Building on years of experience, we’ve just begun to support two online Masters with Kings College London, and have further partnerships under consideration in the UK. Globally there are now 200,000 course enrolments on university online programmes supported by Pearson.

These partnerships bring together Pearson’s knowledge of the systems, training and monitoring that online learning needs to succeed, with our world-class university partners with centuries of expertise in teaching and academic resources. It’s a powerful combination, driven by a shared understanding that technology enhances great teaching, but it can’t displace it.
Crucially, the online content matches the ‘traditional’ experience step for step.

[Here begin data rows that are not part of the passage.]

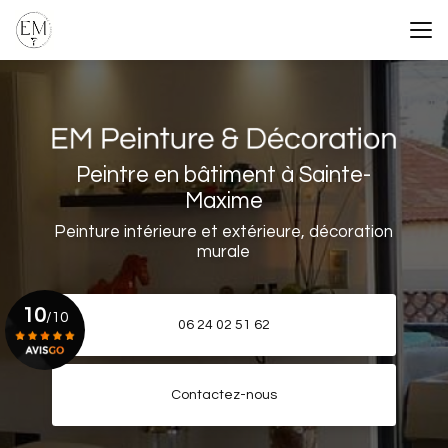
Aller
au
contenu
principal
Peintre en bâtiment à Sainte-
Maxime
Peinture intérieure et extérieure, décoration
murale
10
/10
06 24 02 51 62
Voir le certificat
Contactez-nous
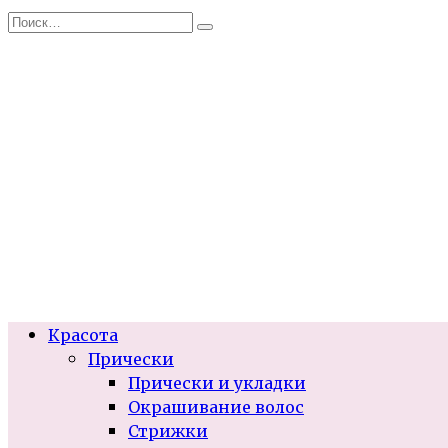
Перейти
Search
к
for:
содержанию
Красота
Прически
Прически и укладки
Окрашивание волос
Стрижки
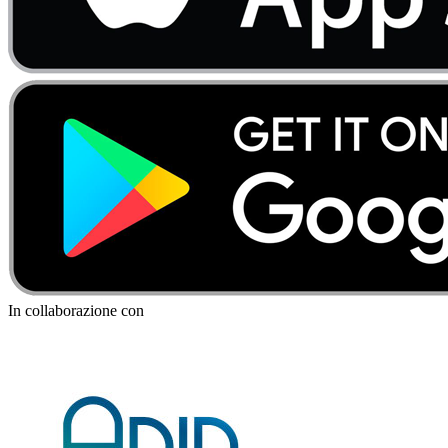
In collaborazione con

Students are able to access the same lecturers and content online as their peers taking courses on campus. They can also have regular interactive sessions using video conferencing and participate in group work, lectures and presentations online.

At the heart of this innovation is a simple offer to learners – access to world-class higher education that is flexible enough to serve a student body evolving both in its makeup and its expectations of HE.

There is an immediate opportunity to serve students who may previously have felt excluded from university study, perhaps because they have to work full-time or have caring responsibilities.

Looking just a little further into the future it is possible to see a world in which students build up to different qualification levels through personalised combinations of modules – genuine life-long learning.

Digital education potentially enhances the student-lecturer relationship, with online courses giving academics real-time diagnostic information on students’ progress and learning patterns. If we can unlock more effective teaching and scale up the results, the benefit to students, lecturers and institutions would be substantial.

The world around us is changing. A massive demand for HE (with heightened expectations from students paying significant fees) is colliding with technology that is evolving daily to disrupt traditional models of interaction in nearly every sector.

The challenge for universities – and businesses, which support more effective education – is how to make the biggest impact for all who want to make progress in their lives through learning.